Deep Learning - ANN - Artificial Neural Network - Backward Propagation Tutorial
What is BackPropagation?
It is an algorithm to train neural networks. It is the method of fine-tuning the weights of a neural network based on the error rate obtained in the previous epoch (i.e., iteration).
Backpropagation, short for "backward propagation of errors," is an algorithm for supervised learning of artificial neural networks using gradient descent. Given an artificial neural network and an error function, the method calculates the gradient of the error function with respect to the neural network's weights using the chain rule.
Prerequisite-
- Gradient Descent
- Forward Propagation
Let's take a small example-
Step 0] Initialize w and b with random values i.e w = 1, b = 0
Step 1] Select any point(row from the student table). Let say CGPA = 6.3 and IQ = 100
Step 2] Predict(LPA) using forward propagation.
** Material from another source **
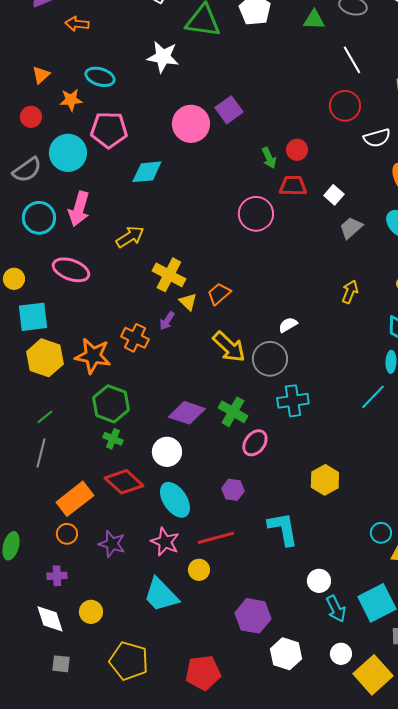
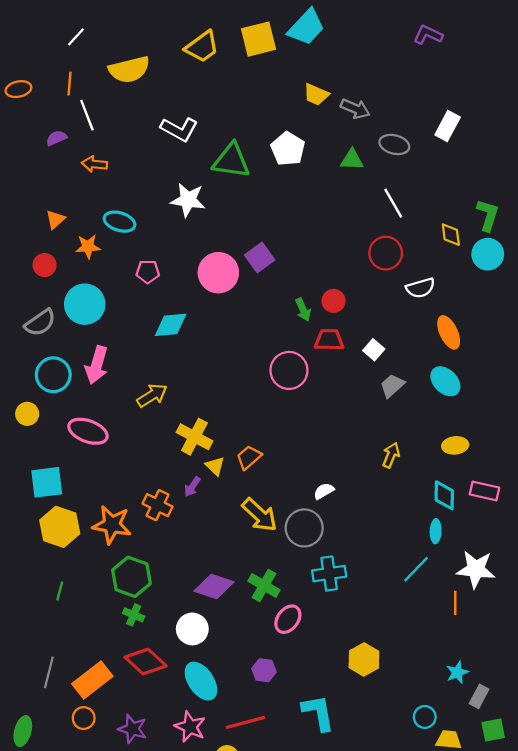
pink pentagon: (109, 130) -> (148, 272), moved, size x0.6
yellow circle: (14, 279) -> (27, 414), moved
green line: (45, 417) -> (60, 591), turned -36
gray line: (41, 453) -> (49, 672), moved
Let's say the predicted value is 18 and the actual value is 7. which means there is an error, it is because the value of w and b is incorrect(random)
Step 3] Choose a loss function to reduce error. We will select MSE since it is a regression case i.e. L = (Y – Y’)2 = (7 – 18)2 = 121 is the error for the 1st student.
Based on the error rate we have to adjust L’ (we can’t change L as it is actual data). To change L’ we need to adjust w and b. So the error will be minimal.
Y’ i.e O21 = W211 O11 + W221 O12 + b21
O11 = W111 IQ + W121 CGPA + b11
O12 = W112 IQ + W122 CGPA + b12
As we are going in backward direction i.e
from O21 to ‘O11 and O12 ‘ and
from (O11 to ‘W111 , W121 and b11’ and O12 to ‘W112, W122 and b12’) respectively
And there we need to make changes in w and b to reduce loss. Therefore it is called BackPropagation.
Step 4] Weight and bias need to be updated based on Gradient Descent.
\(W_{new} = W_{old} - \eta\frac{\delta L}{\delta W_{old}}\)
\(b_{new} = b_{old} - \eta\frac{\delta L}{\delta b_{old}}\)
As O21 depend on W211, W221, b21, O11 and O12
Therefore to update O21, we need to update W211 as, \(W^2_{11new} = W^2_{11old} - \eta\frac{\delta L}{\delta W^2_{11}}\)to update W221 as \(W^2_{21new} = W^2_{21old} - \eta\frac{\delta L}{\delta W^2_{21}}\) and to update b21 a \(b_{21new} = b_{21old} - \eta\frac{\delta L}{\delta b_{21}}\)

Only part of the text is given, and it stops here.